_The problem_.
Would you copy exactly the lines in the data below from the one that has "mod_authn_dbm" through the one that has "Saturday 27 June", dropping any pictures?

------------------------

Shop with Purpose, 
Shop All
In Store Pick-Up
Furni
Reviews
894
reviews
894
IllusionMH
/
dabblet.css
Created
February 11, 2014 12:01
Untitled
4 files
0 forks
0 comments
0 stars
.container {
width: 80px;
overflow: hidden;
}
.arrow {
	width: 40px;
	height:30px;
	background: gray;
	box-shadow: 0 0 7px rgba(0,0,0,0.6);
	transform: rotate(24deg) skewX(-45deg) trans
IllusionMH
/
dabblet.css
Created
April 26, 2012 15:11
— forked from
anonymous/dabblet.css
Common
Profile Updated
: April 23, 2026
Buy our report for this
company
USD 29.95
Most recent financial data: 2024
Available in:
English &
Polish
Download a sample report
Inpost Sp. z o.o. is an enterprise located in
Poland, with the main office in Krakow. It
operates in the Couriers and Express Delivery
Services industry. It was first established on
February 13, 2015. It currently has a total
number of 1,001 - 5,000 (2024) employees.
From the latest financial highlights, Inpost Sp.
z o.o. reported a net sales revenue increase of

------------------------

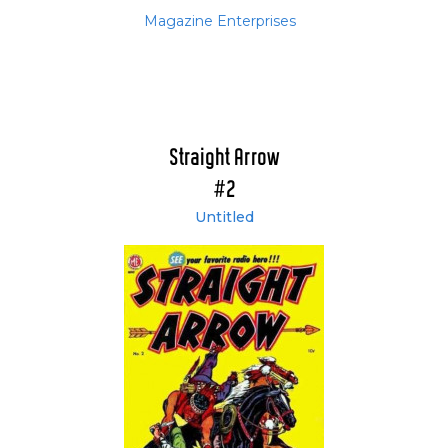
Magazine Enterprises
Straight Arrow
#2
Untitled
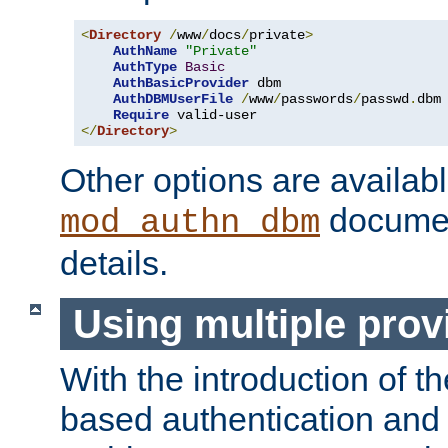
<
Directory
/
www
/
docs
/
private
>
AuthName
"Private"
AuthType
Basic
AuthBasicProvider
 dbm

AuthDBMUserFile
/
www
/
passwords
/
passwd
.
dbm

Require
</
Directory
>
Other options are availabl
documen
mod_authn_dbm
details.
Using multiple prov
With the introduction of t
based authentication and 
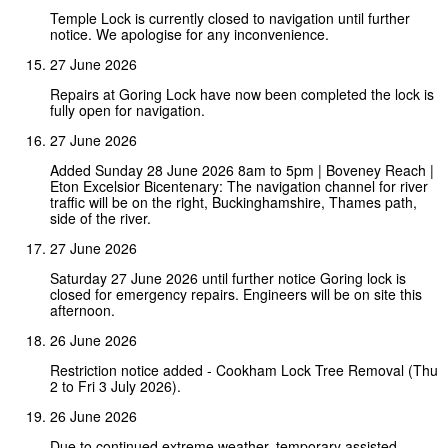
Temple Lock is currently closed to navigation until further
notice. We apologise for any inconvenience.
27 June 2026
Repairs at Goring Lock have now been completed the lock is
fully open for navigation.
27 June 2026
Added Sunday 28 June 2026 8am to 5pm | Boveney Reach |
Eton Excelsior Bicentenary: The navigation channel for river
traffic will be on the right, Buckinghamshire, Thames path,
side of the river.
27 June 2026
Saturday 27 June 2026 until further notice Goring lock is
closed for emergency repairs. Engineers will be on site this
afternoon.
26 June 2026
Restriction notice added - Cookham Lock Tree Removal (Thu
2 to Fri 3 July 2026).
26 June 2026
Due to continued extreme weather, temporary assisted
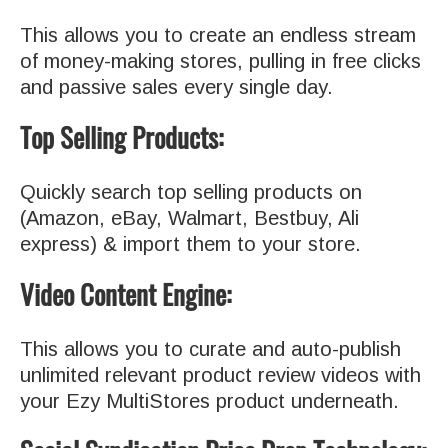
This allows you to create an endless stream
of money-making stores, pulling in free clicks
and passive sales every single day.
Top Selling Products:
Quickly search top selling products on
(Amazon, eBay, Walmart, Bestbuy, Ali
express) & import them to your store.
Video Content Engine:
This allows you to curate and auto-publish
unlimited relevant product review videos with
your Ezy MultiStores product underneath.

------------------------

_Output of the exercise_.
mod_authn_dbm
details.
Using multiple prov
With the introduction of t
based authentication and 
Temple Lock is currently closed to navigation until further
notice. We apologise for any inconvenience.
27 June 2026
Repairs at Goring Lock have now been completed the lock is
fully open for navigation.
27 June 2026
Added Sunday 28 June 2026 8am to 5pm | Boveney Reach |
Eton Excelsior Bicentenary: The navigation channel for river
traffic will be on the right, Buckinghamshire, Thames path,
side of the river.
27 June 2026
Saturday 27 June 2026 until further notice Goring lock is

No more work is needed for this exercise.